Is It Safe To Eat Raw Egg Yolks While Pregnant?

Pregnancy is a delicate time for both the mother and the fetus. If you're pregnant, consuming a balanced and healthy diet is essential to support your health and your baby's development. During this time, your body undergoes significant changes, and proper nutrition can help reduce the risk of complications such as preterm birth, low birth weight, and various other congenital disabilities, per a 2021 study published in the American Journal of Obstetrics and Gynecology.

Pregnant women are at a higher risk of developing complications from foodborne illnesses than the general population, according to the U.S. Food & Drug Administration (FDA). Your doctor might advise avoiding certain foods while pregnant, as eating them can harm the developing fetus. When it comes to consuming eggs during pregnancy, there is some confusion about whether or not it's safe to eat raw egg yolks. Eggs are a nutritious and versatile food containing protein and various vitamins and minerals — they include vitamin D, for instance, and are an excellent source of choline, which is essential for fetal growth and development, says the American Heart Association.

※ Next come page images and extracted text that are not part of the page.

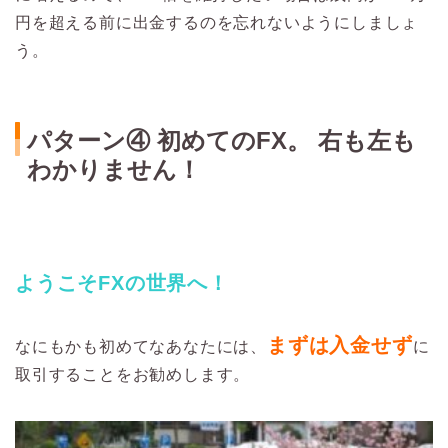
円を超える前に出金するのを忘れないようにしましょ
う。
パターン④ 初めてのFX。 右も左も
わかりません！
ようこそFXの世界へ！
まずは入金せず
なにもかも初めてなあなたには、
に
取引することをお勧めします。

Raw eggs are commonly used in certain dishes such as homemade mayonnaise, salad dressings, and raw cookie dough, or you may just prefer your poached or sunny-side-up eggs to have a runny yolk. But for pregnant women, eggs that aren't fully cooked should be avoided. 

Raw eggs are risky for pregnant women to eat

According to Healthline, raw eggs may contain harmful bacteria such as salmonella that can lead to food poisoning, which can be particularly dangerous during pregnancy. According to Kansas State University, 1 in every 20,000 eggs has salmonella.

When an egg is laid, it may contain salmonella on the shell or inside the egg. The bacteria can spread if the egg is not handled properly, per the Centers for Disease Control and Prevention (CDC). If you get food poisoning from salmonella while pregnant, it can infect the amniotic fluid and pass to your baby, per Healthline. Symptoms of food poisoning include diarrhea, fever, and abdominal cramps, and they usually appear within 12 to 72 hours after exposure to the bacteria.

While eggs can be a healthy and nutritious part of a balanced diet, practicing good food safety habits when handling and preparing them is vital. When cooking eggs, pay attention to the consistency of the yolk, ensuring it isn't runny. Hard-boiled eggs are a good choice, as they are easy to prepare and make for a quick and healthy snack. In addition to cooking eggs thoroughly, remember to wash your hands and the surfaces that come in contact with eggs. If you have concerns about consuming eggs during pregnancy or are unsure about the safety of a particular food, it's always best to consult with your doctor for personalized advice.

Alternatives to eggs

Fortunately, several food alternatives to eggs can be consumed during pregnancy. According to Healthline, yogurt is an excellent source of protein and can be used in many recipes that call for eggs. Johns Hopkins Medicine says that yogurt is safe to eat during pregnancy and is a great source of calcium, a vital nutrient for bone development. 

Another alternative to eggs is tofu, which is a plant-based protein made from processed soy milk. It is a popular ingredient in vegetarian and vegan cuisine, as it is a good source of protein and can be used in a variety of dishes. Healthline notes that tofu and other soy-based products are generally considered safe during pregnancy, but advises limiting tofu intake to a serving or two. 

Chia seeds are another great alternative to eggs. They are high in omega fatty acids, fiber, and protein and can be used as an egg substitute in various recipes. According to Medical News Today, they are also safe to consume during pregnancy and breastfeeding, although the source advises not to eat more than 1 ounce a day in order to avoid intestinal discomfort.